Hi Suzuki,
I had to refresh my mind a fair bit to be able to review this, so I
thought it may be useful to just remind us all what the constraints of
this whole thing is, and make sure we agree on this:
1. We fix the IPA max width to 40 bits
2. We don't support systems with a PARange smaller than 40 bits (do we
check this anywhere or document this anywhere?)
3. We always assume we are running on a system with PARange of 40 bits
and we are therefore constrained to use concatination.
As an implication of (3) above, this code will attempt to allocate 256K
of physically contiguous memory for each VM on the system. That is
probably ok, but I just wanted to point it out in case it raises any
eyebrows for other people following this thread.
level: 0 1 2 3
bits : [47] [46 - 36] [35 - 25] [24 - 14] [13 - 0]
^ ^ ^
| | |
host entry | x---- stage-2 entry
|
IPA -----x
Isn't the stage-2 entry using bits [39:25], because you resolve
more than 11 bits on the initial level of lookup when you concatenate
tables?
The following conditions hold true for all cases(with 40bit IPA)
1) The stage-2 entry level <= 2
2) Number of fake page-table entries is in the inclusive range [0, 2].
nit: Number of fake levels of page tables
+/*
+ * At stage-2 entry level, upto 16 tables can be concatenated and
nit: Can you rewrite the first part of this comment to be in line with
the ARM ARM, such as: "The stage-2 page tables can concatenate up to 16
tables at the inital level" ?
+ * the hardware expects us to use concatenation, whenever possible.

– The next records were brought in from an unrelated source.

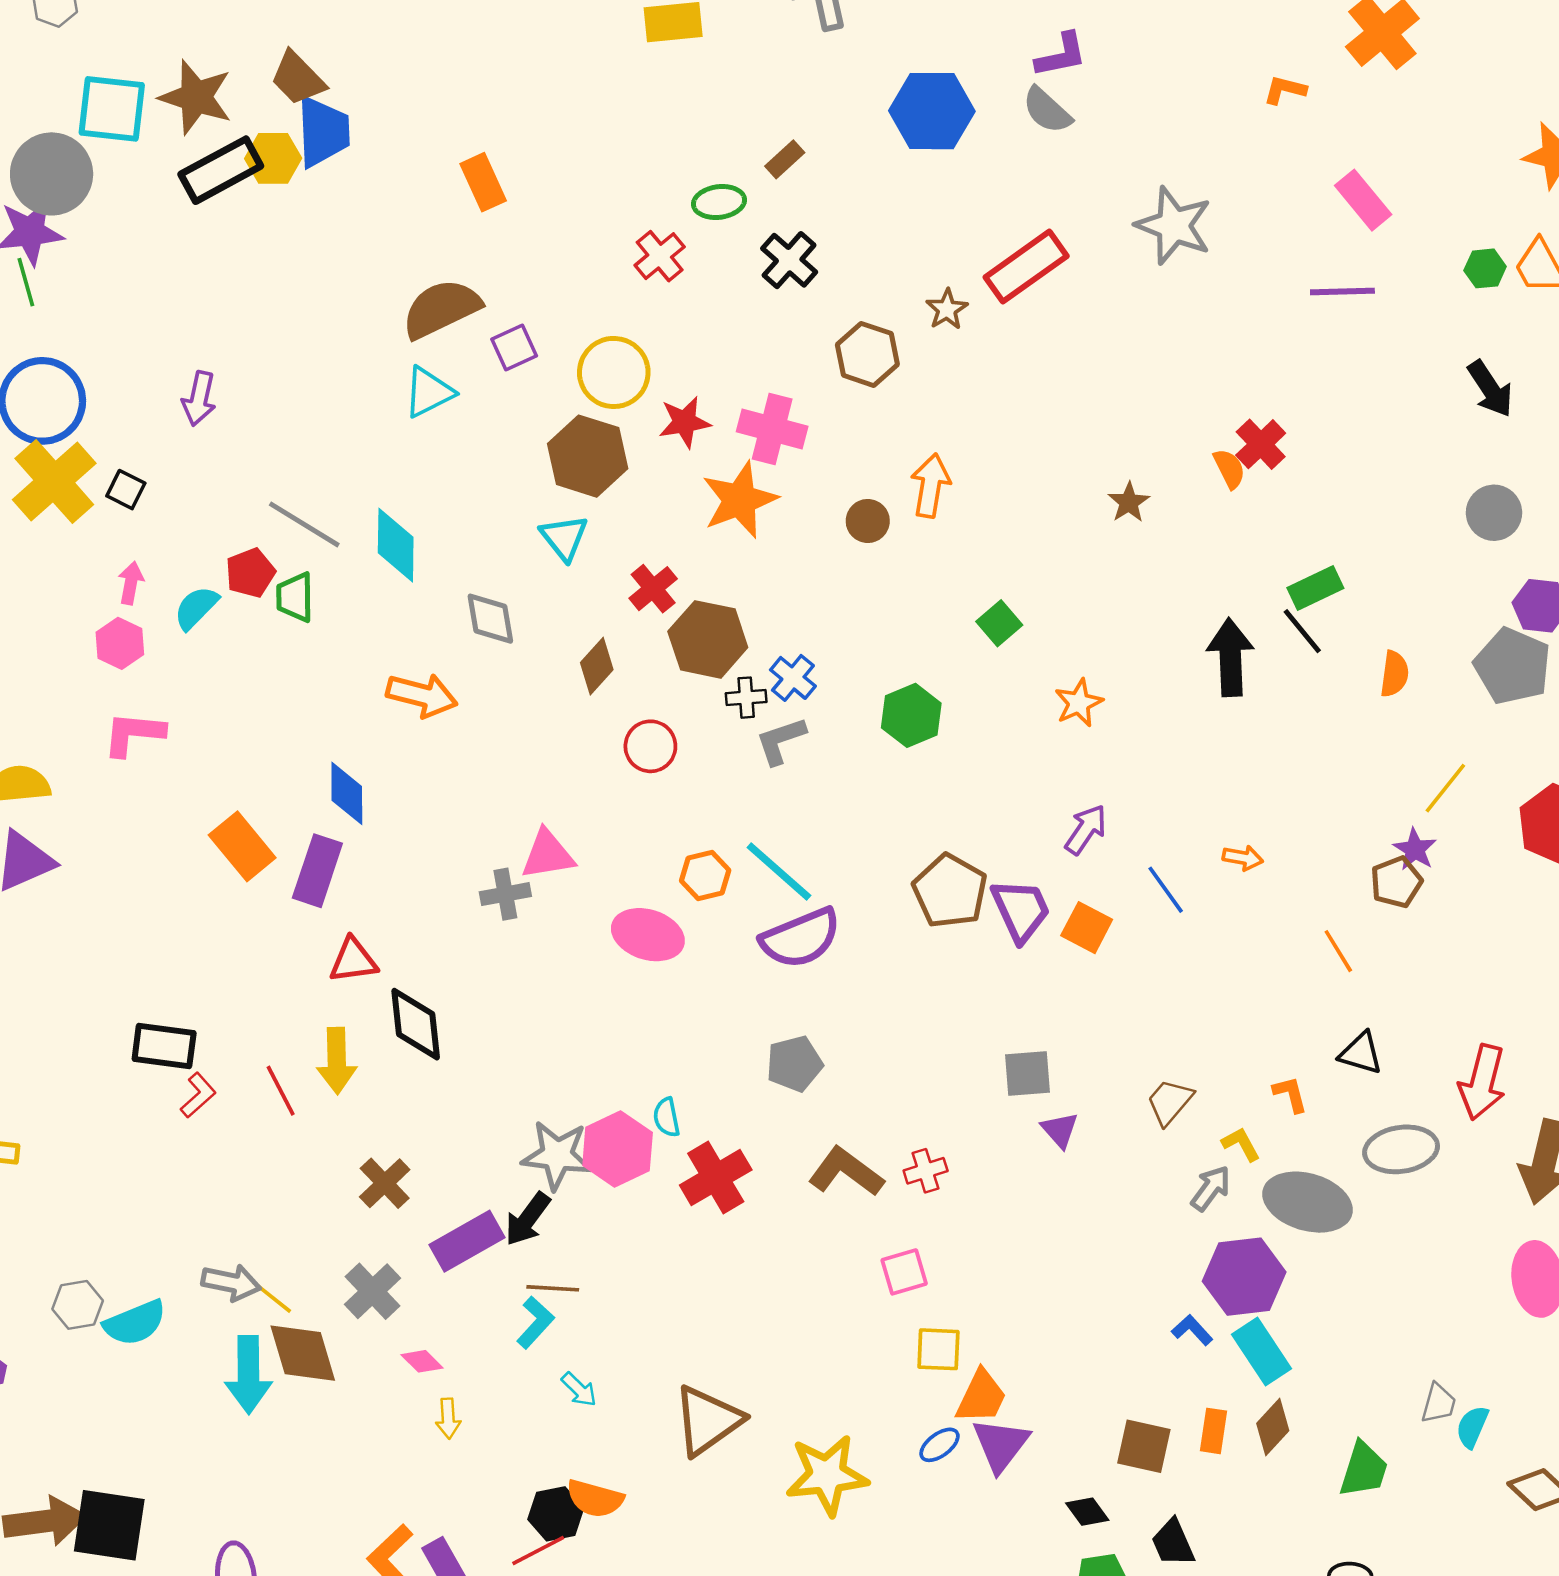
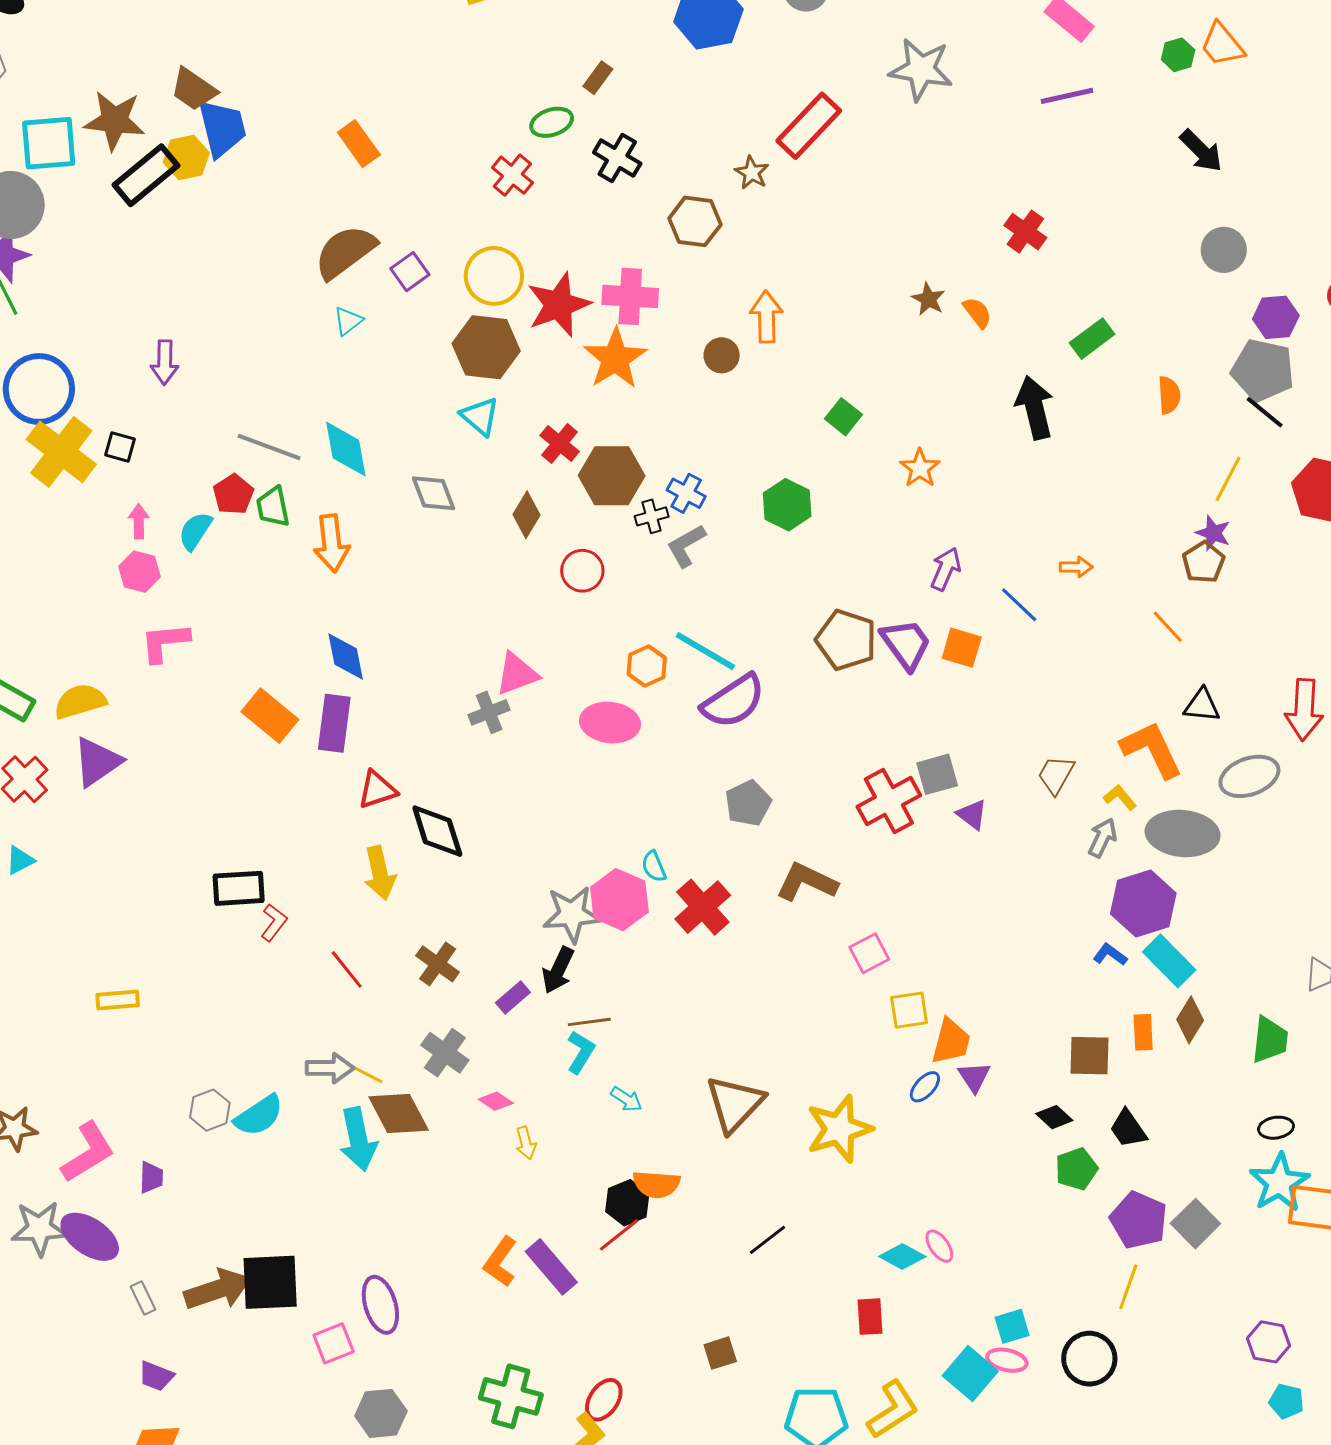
cyan triangle: (429, 392) -> (348, 321), size x0.7
red star: (685, 422) -> (559, 305), size x1.5
orange semicircle: (1229, 469) -> (977, 313), moved
black line: (1302, 631) -> (1265, 412), moved
orange arrow: (422, 695) -> (332, 543), moved, turned 80
red line: (281, 1091) -> (347, 969), moved
orange L-shape: (1290, 1094) -> (1152, 749), size x2.0
red cross: (926, 1171) -> (889, 801), moved, size x1.8
purple rectangle: (467, 1241) -> (513, 998), size x0.6
purple triangle: (1001, 1445) -> (974, 1077), size x0.7

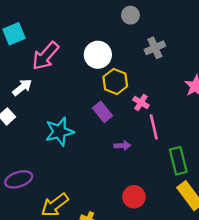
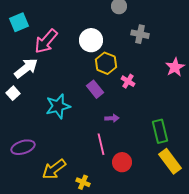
gray cross: (155, 48) -> (140, 34), turned 36
white arrow: (22, 87) -> (26, 68), size x1.4
pink line: (154, 127) -> (101, 144), moved

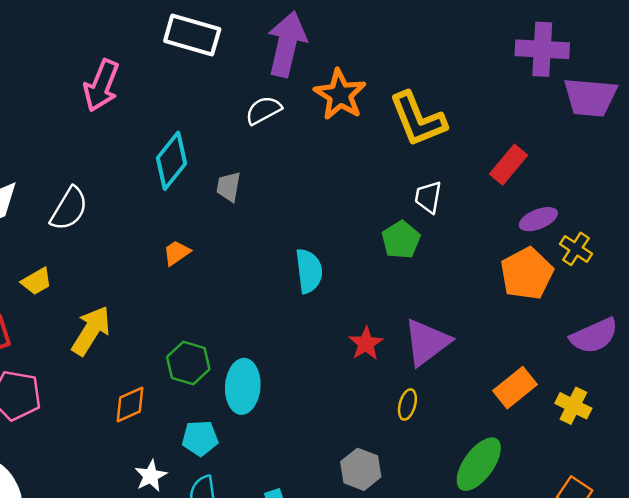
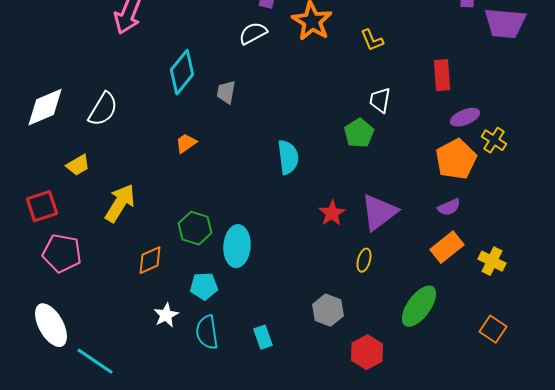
yellow L-shape: (418, 119) -> (372, 40), size x0.5
red rectangle: (509, 165) -> (442, 75), turned -44
purple semicircle: (594, 336) -> (449, 207), moved, size x0.6

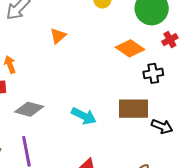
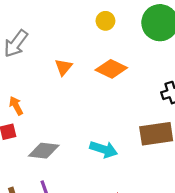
orange diamond: (130, 48) -> (111, 69), moved

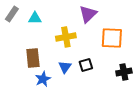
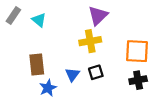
cyan triangle: (35, 18) -> (39, 20), turned 40
yellow cross: (66, 37) -> (90, 41), moved
orange square: (112, 38) -> (137, 51), moved

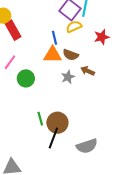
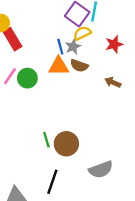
brown arrow: (88, 71) -> (113, 82), moved
gray star: (68, 77) -> (73, 47), moved
green circle: (26, 78) -> (27, 78), moved
black line: (53, 138) -> (52, 182), moved

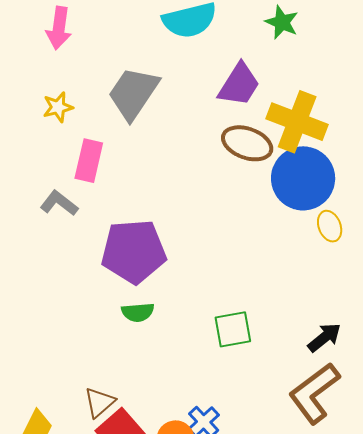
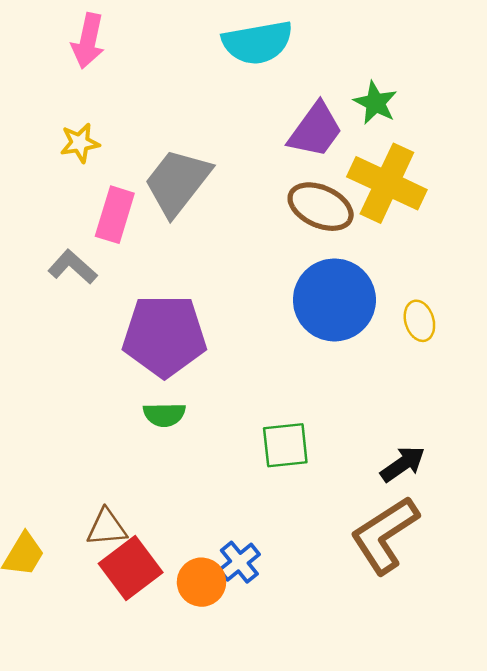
green star: (282, 22) -> (375, 103), moved
gray trapezoid: (133, 93) -> (177, 182), moved
blue circle: (303, 178) -> (334, 300), moved
brown triangle: (99, 402) -> (107, 527), turned 32

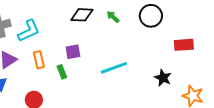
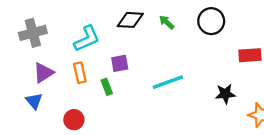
cyan L-shape: (29, 31) -> (87, 39), moved
black star: (163, 78) -> (225, 94), turned -30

I think the 'hardware expects us' is a bit vague. At least I find this
whole part of the architecture incredibly confusing already, so it would
help me in the future if we put something like:
"The hardware requires that we use concatenation depending on the
supported PARange and page size. We always assume the hardware's PASize
is maximum 40 bits in this context, and with a fixed IPA width of 40
bits, we concatenate 2 tables for 4K pages, 16 tables for 16K pages, and
do not use concatenation for 64K pages."
Did I get this right?
+ * So, number of page table levels for KVM_PHYS_SHIFT is always
+ * the number of normal page table levels for (KVM_PHYS_SHIFT - 4).
+ */
+#define HYP_PGTABLE_LEVELS ARM64_HW_PGTABLE_LEVELS(KVM_PHYS_SHIFT - 4)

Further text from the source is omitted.